Authentication and Session Monitoring

In this section:

Authentication Types

FindFace Multi provides the following authentication types:

• password: standard login/password authentication. Enabled by default.

• face: authentication is possible only by the user’s face.

• face_or_password: authentication is possible using either a face or login/password.

• face_and_password: two-factor authentication. After a face is successfully recognized, the user must enter their credentials.

Important

For all the authentication types based on face recognition, you need the following configuration:

• standalone liveness service (findface-liveness-api)

• HTTPS

Important

Before using face recognition for authentication, you need to attach photos to users’ profiles and equip their workplaces with webcams.

Note

You can enable a work session monitoring for the authentication types face and face_or_password. In this case, the system will be periodically renewing the session after verifying that the face of a person at the workplace matches the user’s face that has logged in (see Configure Authentication and Session Renewal for details).

Tip

FindFace Multi also provides a certificate-based authentication that is configured independently.
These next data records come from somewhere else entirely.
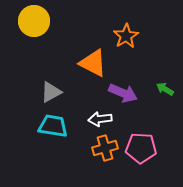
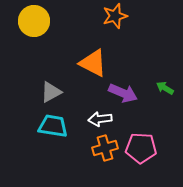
orange star: moved 11 px left, 20 px up; rotated 15 degrees clockwise
green arrow: moved 1 px up
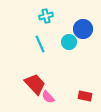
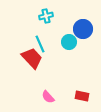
red trapezoid: moved 3 px left, 26 px up
red rectangle: moved 3 px left
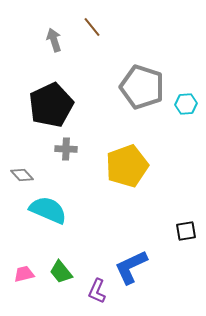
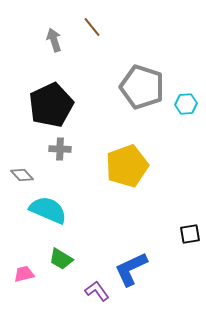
gray cross: moved 6 px left
black square: moved 4 px right, 3 px down
blue L-shape: moved 2 px down
green trapezoid: moved 13 px up; rotated 20 degrees counterclockwise
purple L-shape: rotated 120 degrees clockwise
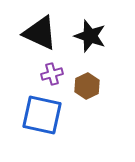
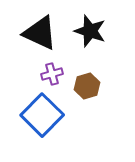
black star: moved 5 px up
brown hexagon: rotated 10 degrees clockwise
blue square: rotated 33 degrees clockwise
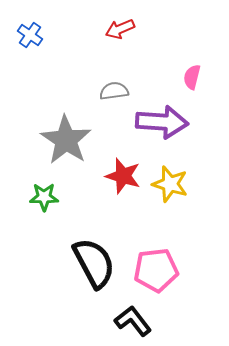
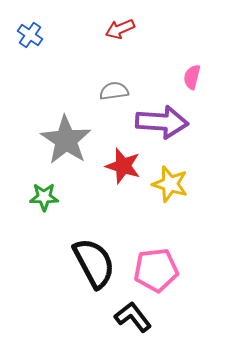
red star: moved 10 px up
black L-shape: moved 4 px up
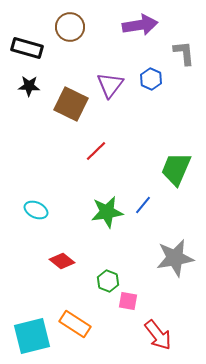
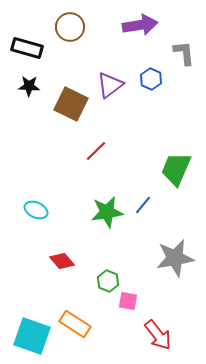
purple triangle: rotated 16 degrees clockwise
red diamond: rotated 10 degrees clockwise
cyan square: rotated 33 degrees clockwise
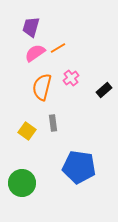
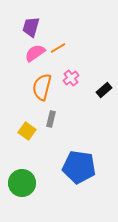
gray rectangle: moved 2 px left, 4 px up; rotated 21 degrees clockwise
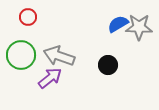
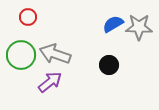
blue semicircle: moved 5 px left
gray arrow: moved 4 px left, 2 px up
black circle: moved 1 px right
purple arrow: moved 4 px down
Contact our support team for details (support@ntechlab.com).

Configure Authentication and Session Renewal

To configure authentication and session monitoring, do the following:

1. Open the /opt/findface-multi/configs/findface-multi-legacy/findface-multi-legacy.py configuration file. Find the FFSECURITY and FFSECURITY_AUTH_CONFIG sections.

   sudo vi /opt/findface-multi/configs/findface-multi-legacy/findface-multi-legacy.py
   
   FFSECURITY = {
       # auth config
       # available options: face, password, face_and_password, face_or_password
       'AUTH_TYPE': 'face_or_password',
       # 180 days by default
       'MAXIMUM_SESSION_LENGTH': 15552000,
       ...
       }
   
   ...
   # - FindFace Security authorization configuration dictionary -
   
   FFSECURITY_AUTH_CONFIG = {
       'FACE_AUTH_CONFIDENCE': 0.740,  # FAR = 2.5E-09  # model: [kiwi_320]
       # 3 settings below are for front-end only
       # session renew works only with face or face_or_password authorization type
       'NEED_SESSION_RENEW': False,
       'RENEW_SESSION_INTERVAL': 0,
       'MAXIMUM_RENEW_ATTEMPTS': 2,
   }
   

2. In the FFSECURITY section, set the following authentication parameters:

   • AUTH_TYPE: authentication type. Available options: face, password, face_and_password, face_or_password.

   • MAXIMUM_SESSION_LENGTH: the maximum session length, in seconds. After a session expires, the user will be automatically logged out unless the session is renewed.

3. In the FFSECURITY_AUTH_CONFIG section, set the following authentication and session monitoring parameters:

   • FACE_AUTH_CONFIDENCE: after a face in the webcam video is detected as alive, the system checks this face against the database of user photos with this confidence threshold.

   • NEED_SESSION_RENEW: if True, a session can be renewed and prolonged by the time equal to MAXIMUM_SESSION_LENGTH, after verifying that the face of a person at the workplace matches the user’s face that has logged in.

   • RENEW_SESSION_INTERVAL: period in seconds before the expected time of the session expiry, during which the system will attempt to renew the session by enabling the webcam and verifying the user’s face.

   • MAXIMUM_RENEW_ATTEMPTS: the number of user verification attempts. The attempts occur in a row during the renewal interval.

   Note

   A verification attempt takes about 3 seconds to complete.

   Tip

   We recommend you to set up the monitoring parameters so that MAXIMUM_RENEW_ATTEMPTS multiplied by the attempt duration is less than RENEW_SESSION_INTERVAL. Otherwise, the system will extend the renewal interval x2, x3, and so on, subject to the number of attempts.

4. Restart the findface-multi-findface-multi-legacy-1 container.

   sudo docker container restart findface-multi-findface-multi-legacy-1
   

Log out All Users

To automatically log out all users, execute the following command on the FindFace Multi principal server console:

sudo docker container exec -it findface-multi-findface-multi-identity-provider-1 /opt/findface-security/bin/python3 /tigre_prototype/manage.py logout_all_users

Tip

This command comes in handy when switching to a different authentication type.